Acceptance Criteria to Requirements

AC Requirements
AC-1 (CLI starts interactive session) REQ-001, REQ-002
AC-2 (Parse 13 agent definitions) REQ-010, REQ-011, REQ-012, REQ-016, REQ-081
AC-3 (6 tools produce correct results) REQ-020 through REQ-030, REQ-080
AC-4 (Gates pause for user input) REQ-042, REQ-043
AC-5 (Delegation map order) REQ-040, REQ-044
AC-6 (Conversation history maintained) REQ-050, REQ-051
AC-7 (All LLM calls through BedrockClient) REQ-060, REQ-062, REQ-063
AC-8 (File operations sandboxed) REQ-110
AC-9 (Bash confirmation) REQ-004, REQ-027, REQ-115
AC-10 (Cost tracking displayed) REQ-120, REQ-121, REQ-130

Requirements to Design Sections (to be filled at Gate 3)

Requirement Design Section Task IDs
REQ-001 through REQ-005 (including REQ-003a) CLI Module TBD
REQ-010 through REQ-016 Agent Parser TBD
REQ-020 through REQ-030 (including REQ-023a, REQ-028a) Tool Layer TBD
REQ-040 through REQ-047 (including REQ-043a) Delegation Engine TBD
REQ-050 through REQ-055 Conversation Manager TBD
REQ-060 through REQ-065 BedrockConversation TBD
REQ-070 through REQ-073 Orchestrator API TBD
REQ-080 through REQ-085 Data Contracts TBD
REQ-090 through REQ-096 Error Handling TBD
REQ-110 through REQ-115 Security Layer TBD
REQ-120 through REQ-126 Observability / Transcript TBD
REQ-130 through REQ-133 Cost Tracking TBD

Tasks: Standalone Bedrock Orchestrator -- Phase 1 (MVP)

Upstream artifacts: spec/context.md, spec/requirements.md, spec/design.md Phase scope: Agent parser + tool implementations + BedrockConversation + single-agent invocation with tool-use loop. No full delegation workflow (Phase 2) or post-execution workflow (Phase 3).


Task Graph Overview

Phase 1 delivers 19 tasks across 7 batches. The dependency graph fans out after the foundational batch (Batch 1), allowing Batches 2-4 to execute in parallel, then converges for integration (Batches 5-6) and the CLI entry point (Batch 7).

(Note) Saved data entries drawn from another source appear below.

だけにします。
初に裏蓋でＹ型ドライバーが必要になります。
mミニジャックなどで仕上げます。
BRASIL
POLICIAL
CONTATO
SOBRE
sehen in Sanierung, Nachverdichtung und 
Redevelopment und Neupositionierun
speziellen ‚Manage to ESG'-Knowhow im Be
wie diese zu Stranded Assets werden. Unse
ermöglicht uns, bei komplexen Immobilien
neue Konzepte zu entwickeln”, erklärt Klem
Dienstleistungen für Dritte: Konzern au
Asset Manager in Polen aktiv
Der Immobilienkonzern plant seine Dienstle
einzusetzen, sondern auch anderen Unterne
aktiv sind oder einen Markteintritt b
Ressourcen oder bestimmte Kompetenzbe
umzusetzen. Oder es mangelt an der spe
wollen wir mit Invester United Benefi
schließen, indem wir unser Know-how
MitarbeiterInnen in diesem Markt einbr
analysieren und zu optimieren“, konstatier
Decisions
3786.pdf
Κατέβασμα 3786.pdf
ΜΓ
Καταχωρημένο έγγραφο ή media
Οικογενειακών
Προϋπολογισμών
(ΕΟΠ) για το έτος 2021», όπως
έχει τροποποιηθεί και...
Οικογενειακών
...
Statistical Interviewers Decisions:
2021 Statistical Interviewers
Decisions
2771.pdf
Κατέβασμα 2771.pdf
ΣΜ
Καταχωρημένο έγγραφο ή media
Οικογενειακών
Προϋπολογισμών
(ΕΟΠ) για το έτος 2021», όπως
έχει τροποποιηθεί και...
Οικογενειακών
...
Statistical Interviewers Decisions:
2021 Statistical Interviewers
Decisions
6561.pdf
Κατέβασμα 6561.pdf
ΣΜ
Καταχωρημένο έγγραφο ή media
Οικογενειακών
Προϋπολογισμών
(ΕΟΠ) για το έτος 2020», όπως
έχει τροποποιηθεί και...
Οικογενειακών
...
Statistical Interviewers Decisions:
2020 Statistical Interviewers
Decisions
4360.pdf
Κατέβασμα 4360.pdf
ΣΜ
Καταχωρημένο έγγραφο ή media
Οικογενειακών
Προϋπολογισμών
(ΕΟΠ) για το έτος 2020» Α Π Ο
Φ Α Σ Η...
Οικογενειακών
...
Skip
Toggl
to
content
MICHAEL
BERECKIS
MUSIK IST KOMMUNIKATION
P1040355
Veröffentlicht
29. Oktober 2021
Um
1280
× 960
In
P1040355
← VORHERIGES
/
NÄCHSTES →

Batch 1: Foundation (TASK-001, TASK-002, TASK-003)
    |           |             |
    v           v             v
Batch 2:    Batch 3:      Batch 4:
Tools       Agent Parser  BedrockConversation
(TASK-004   (TASK-010,    (TASK-012, TASK-013)
 thru        TASK-011)
 TASK-009)
    |           |             |
    +-----+-----+-------------+
          |
          v
Batch 5: Integration Layer
(TASK-014, TASK-015, TASK-016)
          |
          v
Batch 6: Orchestrator + CLI
(TASK-017, TASK-018)
          |
          v
Batch 7: Integration Test
(TASK-019)

Tasks

Batch 1: Foundation


TASK-001: Data classes and constants module

Goal: Create the shared data model (dataclasses, enums, type aliases) and the constants module (delegation map, pricing tables, default blocklist, completion signal schema).

Files to create:

  • lib/constants.py

Files to modify: None

Steps:

  1. Create lib/constants.py with:
    • DELEGATION_MAP: ordered list of agent role names matching CLAUDE.md order (REQ-040)
    • DEFAULT_BASH_BLOCKLIST: the 18 regex patterns from the design doc (REQ-028)
    • MODEL_PRICING: dict mapping model IDs to input/output cost per 1K tokens
    • DEFAULT_CONTEXT_WINDOW_TOKENS = 200_000
    • DEFAULT_MAX_OUTPUT_TOKENS = 8192
    • DEFAULT_MAX_TOOL_TURNS = 200
    • DEFAULT_COST_CEILING_USD = 5.00
    • DEFAULT_COST_WARNING_USD = 2.00
    • Dataclasses: AgentDefinition, DelegationContract, GateDecisionType, GateDecision, ToolResult, CostRecord, CompletionSignal, ConverseTurn, ToolUseRequest, WorkflowResult, WorkflowStatus
    • Protocol classes: GatePolicy, BashPolicy
    • Custom exceptions: SandboxViolationError, CostCeilingError, AgentParseError
  2. All dataclasses must match the design doc signatures exactly.
  3. Write unit tests in tests/test_constants.py: verify delegation map length (13), verify all dataclasses are instantiable, verify DelegationContract.to_message() produces labeled sections.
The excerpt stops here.